A Bobcat Love sighting. A Flomo sighting. Where's Slimmy???? JSF???
Well...
The short take: College basketball makes it hard to enjoy college basketball.
The longer take: The Mid-American Conference (and Ohio by association, though to a lesser extent) are in a long, protracted death spiral. Players of Simmons's quality may come though less often. The MAC is kinda bad, Ohio is kinda mediocre, and ultimately it shouldn't surprise anyone if a really good program comes calling for someone and they decide to leave. What does OU have over Michigan? Weather? A better band?
Since 2002, here is Ohio's Kenpom numbers by year: 113, 168, 187, 85, 109, 125, 95, 169, 94, 150, 57, 82, 127, 232, 141, 105.
Since 2002, here's the MAC's Sagarin rankings by year: 11, 11, 15, 11, 13, 14, 12, 18, 15, 17, 15, 16, 12/19 (he started dividing by division to be difficult), 11/13, 13/14, 12/14.
Quite frankly, we've never been as good as we think we've been. And we can point to reasons or excuses... but you get to a point where that doesn't matter and all you have is the results. The MAC has had to fight furiously and make the best hires it possible could just to go to where it almost used to be... the problem is, the gap between, say, 8 and 11 is bigger than it was. And that gap is going to grow.
"This is all because of football!" Well, sure, but what do you mean? If you mean football is throwing trucks of money at middling power conference schools that enable them to spend on other programs, then yes, football is a factor here. If you mean the MAC and Ohio are throwing their money away on football and it's hurting basketball, I'm not so sure. I used to think that, but I'm looking at the Missouri Valley Conference. They don't have the football investment we do and they unquestionably have had more success than the MAC. Where did that get them? The loss of their best programs. Not sponsoring football seems to be less a vaccine than a palliative treatment that holds the pain off for a while. UNI is still kicking around (for now), but the MVC's days as mid-major ascendants are done. The Atlantic 10 isn't what it used to be, either, after the Big East split up. They don't play football either, but they have money. (I know most of these schools play football in some form; I'm talking about 1-A fubaw here.)
"Jim Christian ruined our opportunity in 2013!" Not really. First, there was no guarantee John Groce even gets us back to the tournament. We just don't know. Perhaps he holds practice at a different hour and DJ breaks his foot and the whole thing is shot. We probably lose to BG or something and don't go 14-2 in the conference. We probably don't beat Memphis anyway and we're hoping to win in Cleveland like always and who knows what happens on any given night? And if we do repeat, who do we draw? VCU would've licked us, too. Fact of the matter is, our tournament draw in 2012 was WAY more helpful than we had any reason to hope for. There's so much luck that goes into this and that's not a thing many want to admit.

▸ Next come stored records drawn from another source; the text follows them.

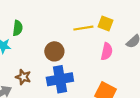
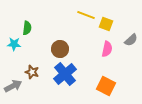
yellow line: (83, 28) -> (86, 15), moved, turned 30
blue cross: (60, 79) -> (65, 74), turned -30

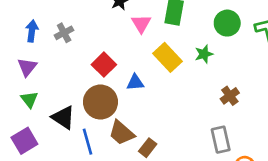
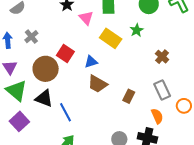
green triangle: (29, 99) -> (17, 91), size x1.6
brown circle: (100, 102) -> (46, 69), moved
brown trapezoid: (122, 133) -> (97, 84), moved
brown rectangle: (148, 148) -> (129, 96), moved

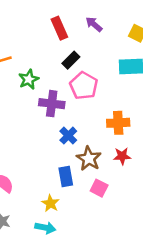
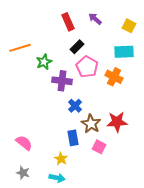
orange cross: (118, 123) -> (114, 77), moved, turned 30
red star: (122, 156) -> (117, 122), size x1.5

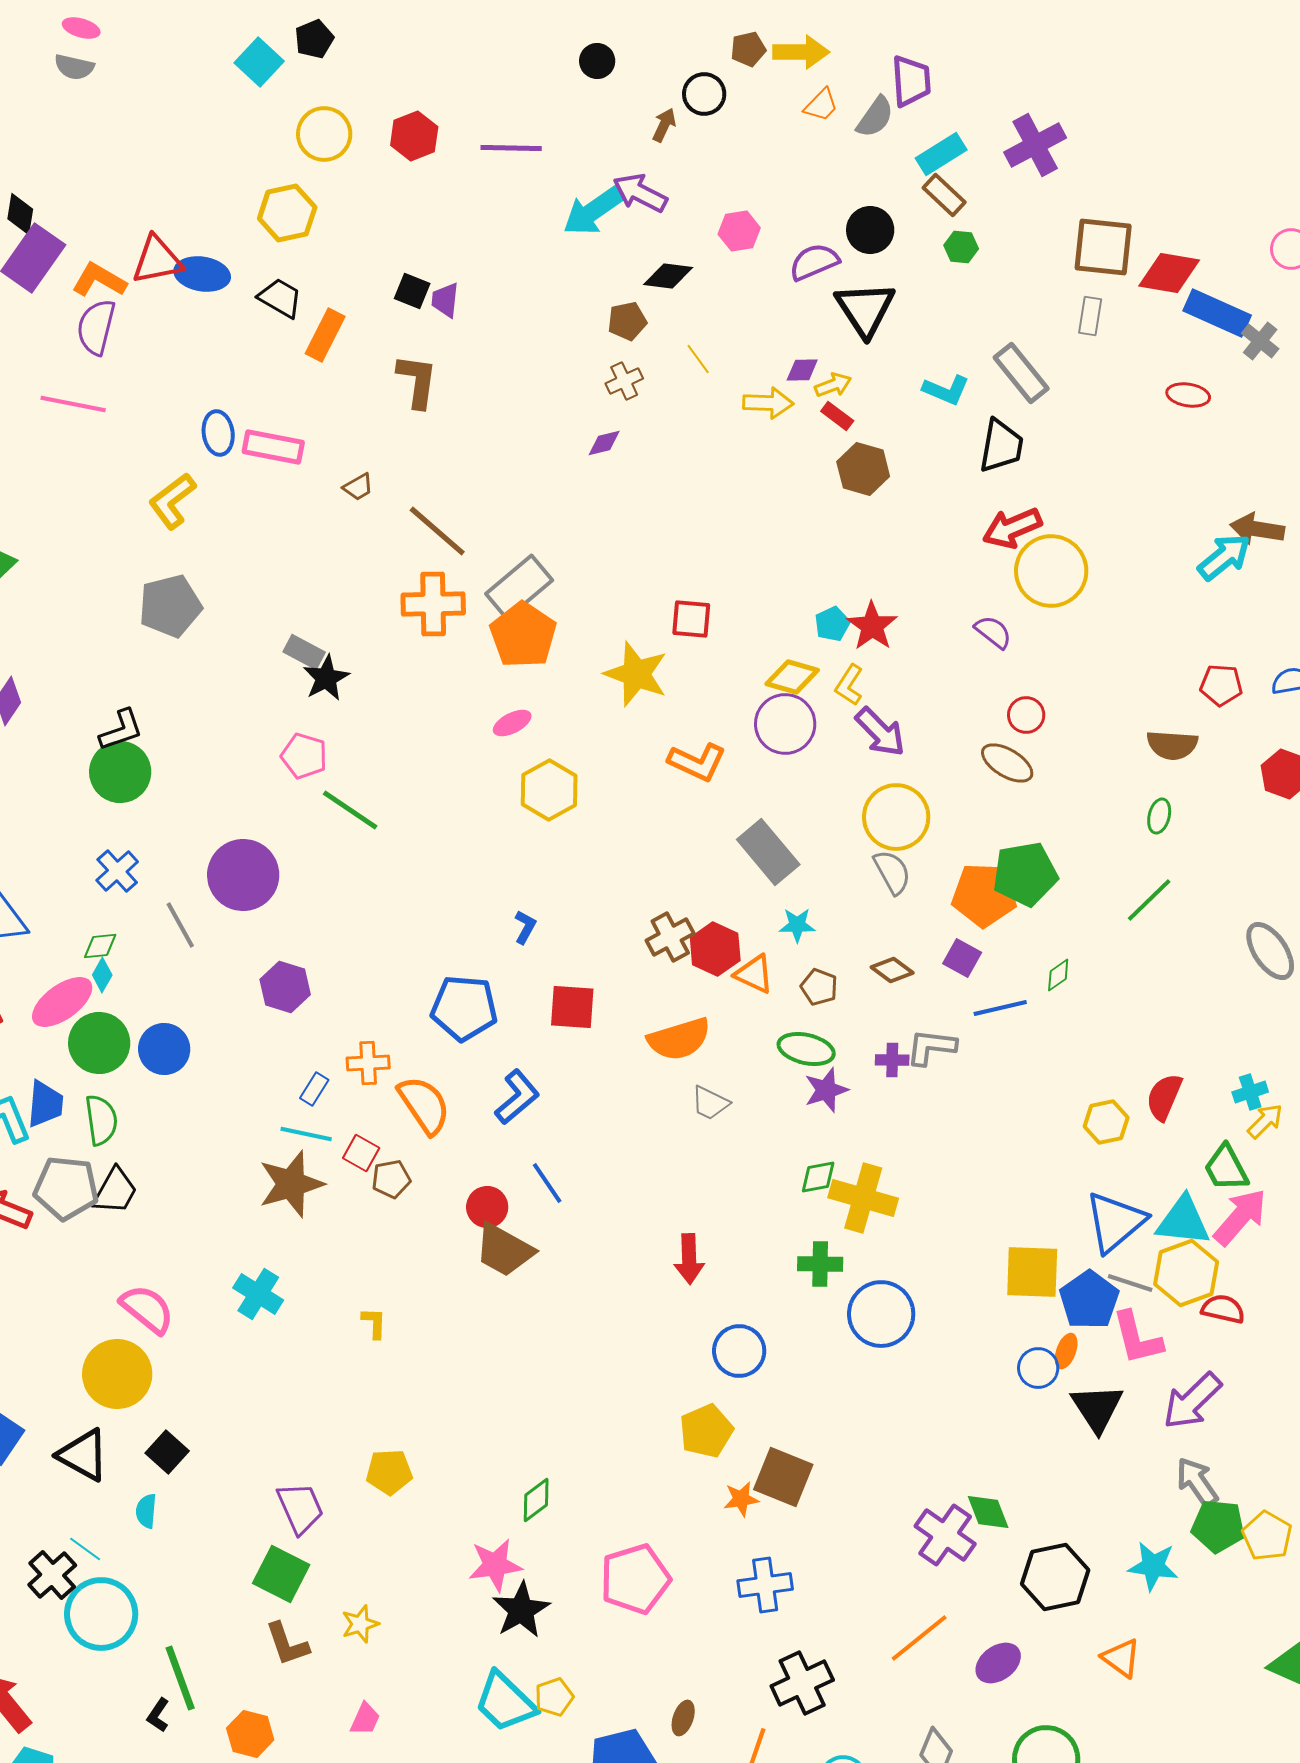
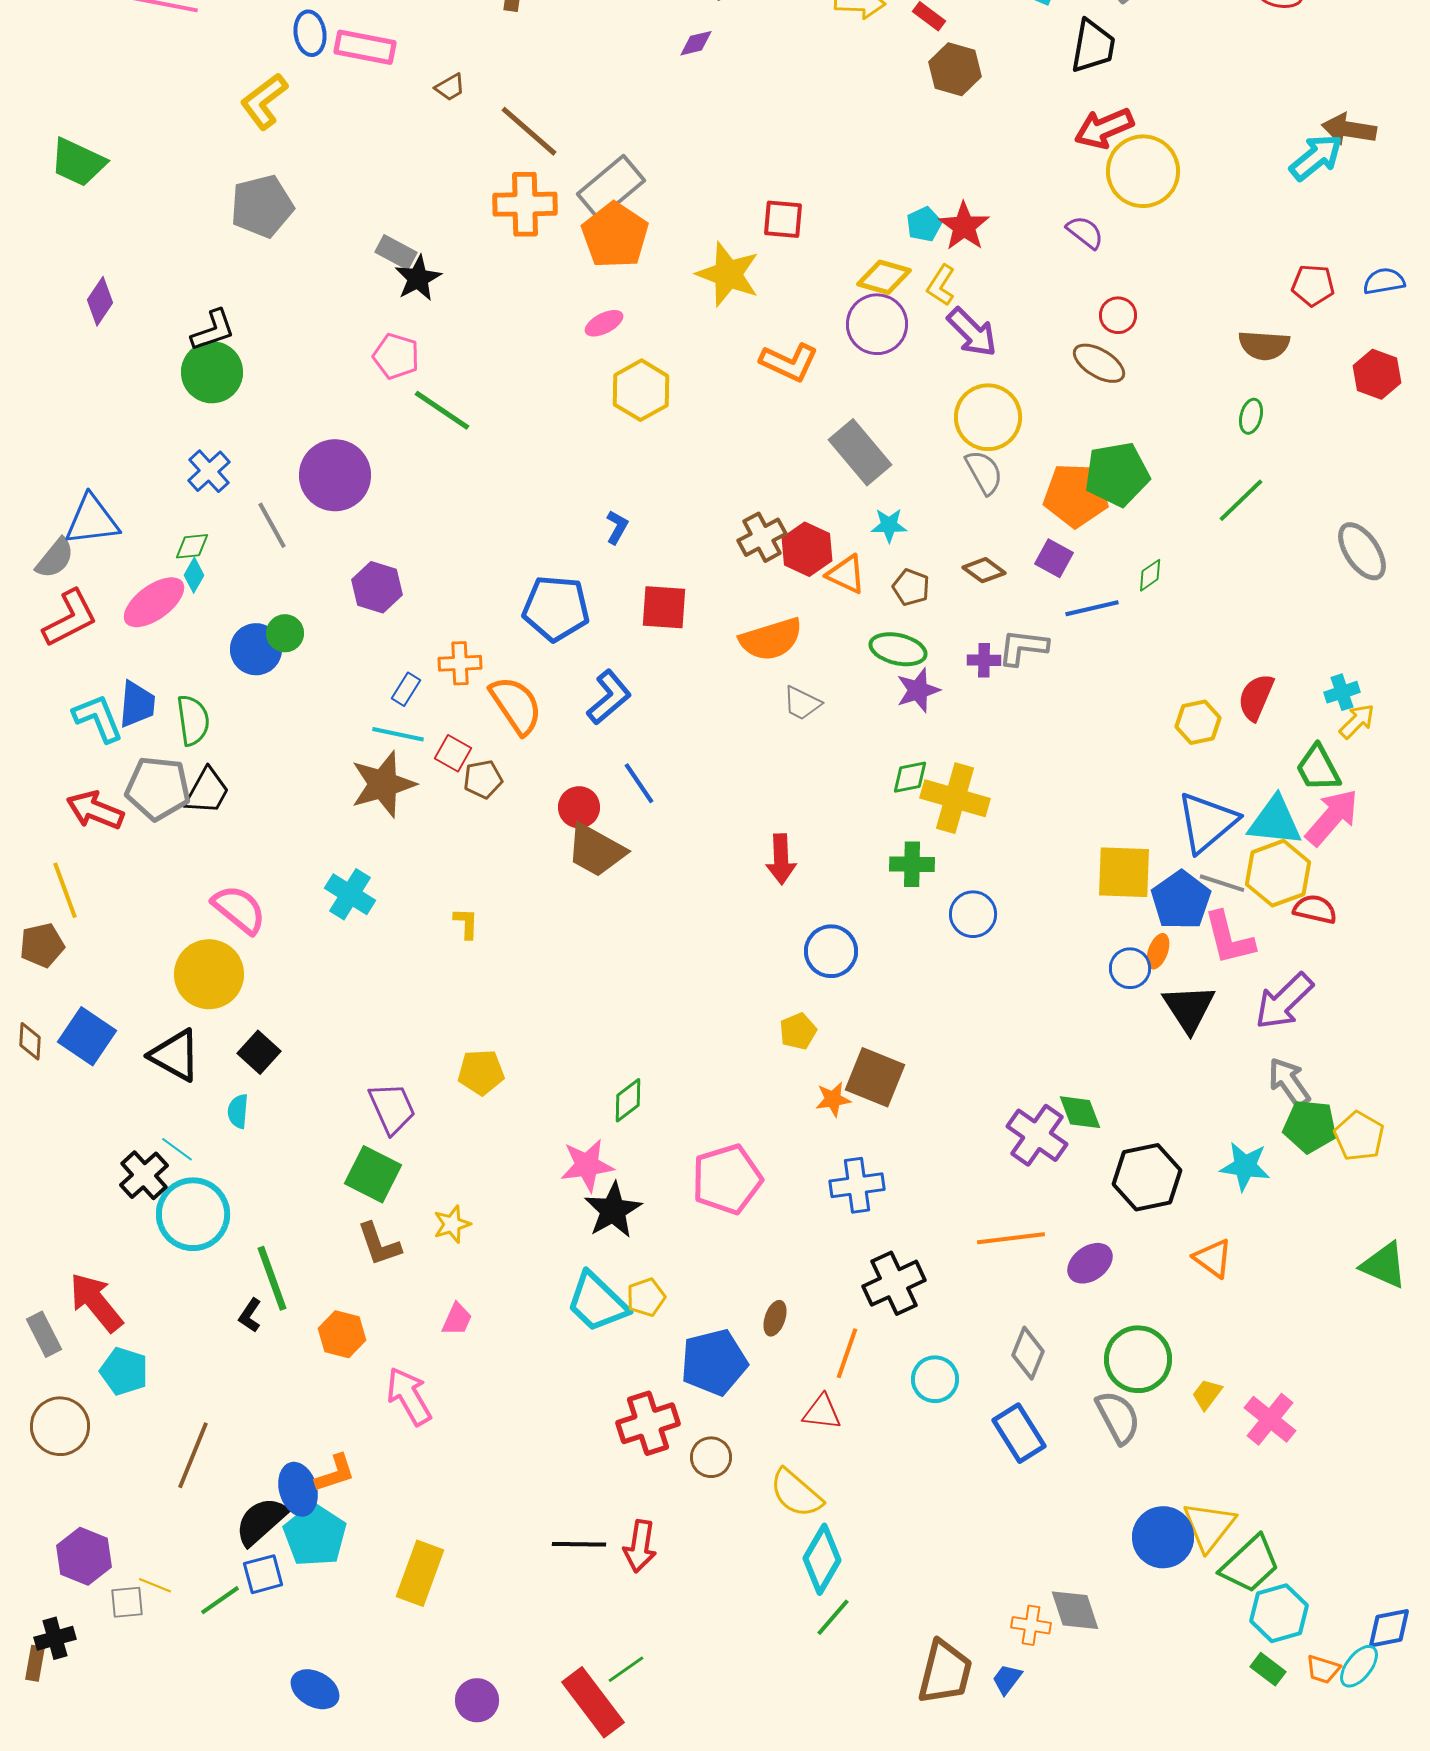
green circle: (99, 1043) -> (285, 633), moved, size x0.6
blue circle: (881, 1314) -> (973, 914), size x0.7
yellow pentagon: (706, 1431) -> (798, 1031), size x0.7
orange line: (919, 1638) -> (1011, 1238), turned 32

Groce leaving was something largely beyond our control. So let's say Christian gets us back to the dance and we win another game or two. What after that? I don't see his recruiting getting and better. Here's the secret for a mid-major to rise to the national stage: You have to do it for more than one recruiting cycle. Every conference that's not a bottom feeder has a team that was really good for a couple years, then fell back to the back. There wasn't another DJ Cooper walking through that door. People point to Gonzaga and Butler. What they did was follow a once-in-a-generation coach with a once-in-a-lifetime coach who could bring in a superstar player to keep the momentum going. Both schools had to made *several* good runs in the tournament to be a national player. Seeing as we can count on one hand how many times that's happened at our level, appreciate how rare that is. It just wasn't going to happen in Athens, no matter how awesome it would be.
We're something like #120 in spending. And with some peaks and valleys, that's pretty much where we've been as a program. And that's not bad! There's a lot of debate on Saul as a coach. I think he's pretty good and most of the time we'll be in the high double digits or the low triple digits. Maybe one year we catch fire and get into the top 60 or something. I'm not expecting that as the norm because the history suggests that's not realistic.
So that's where we are: An OK program in a decidedly unexciting conference. And that's where we've been for a long time, if not always. There's two things to do about it: Find an Appalachian T. Boone Pickens or enjoy it for what it is. Most programs would trade their history for ours. Don't lose sight of that. We've gotten to witness some really cool stuff! I'm going to root for Ohio, be happy when they win, and be sad for a little bit when they lose. If that's not good enough for you, that's your right. Just be prepared to put something behind your words. And, for Heaven's sake, Golden Rule. What happened here? Everything here is just bitter fighting, trolling, and arguing. That's not what Bobcat Attack was. People wonder why some don't come around anymore. Maybe it's because they don't recognize the place and it doesn't seem like a good use of time or energy. That goes to the people here AND our former players. I hope Jaaron does well at Michigan; I think it makes us look better when our people succeed in other places rather than fail.
Just... just hope they find a way to replace that ESPN money when it runs out. Because it's going to get *real* ugly otherwise.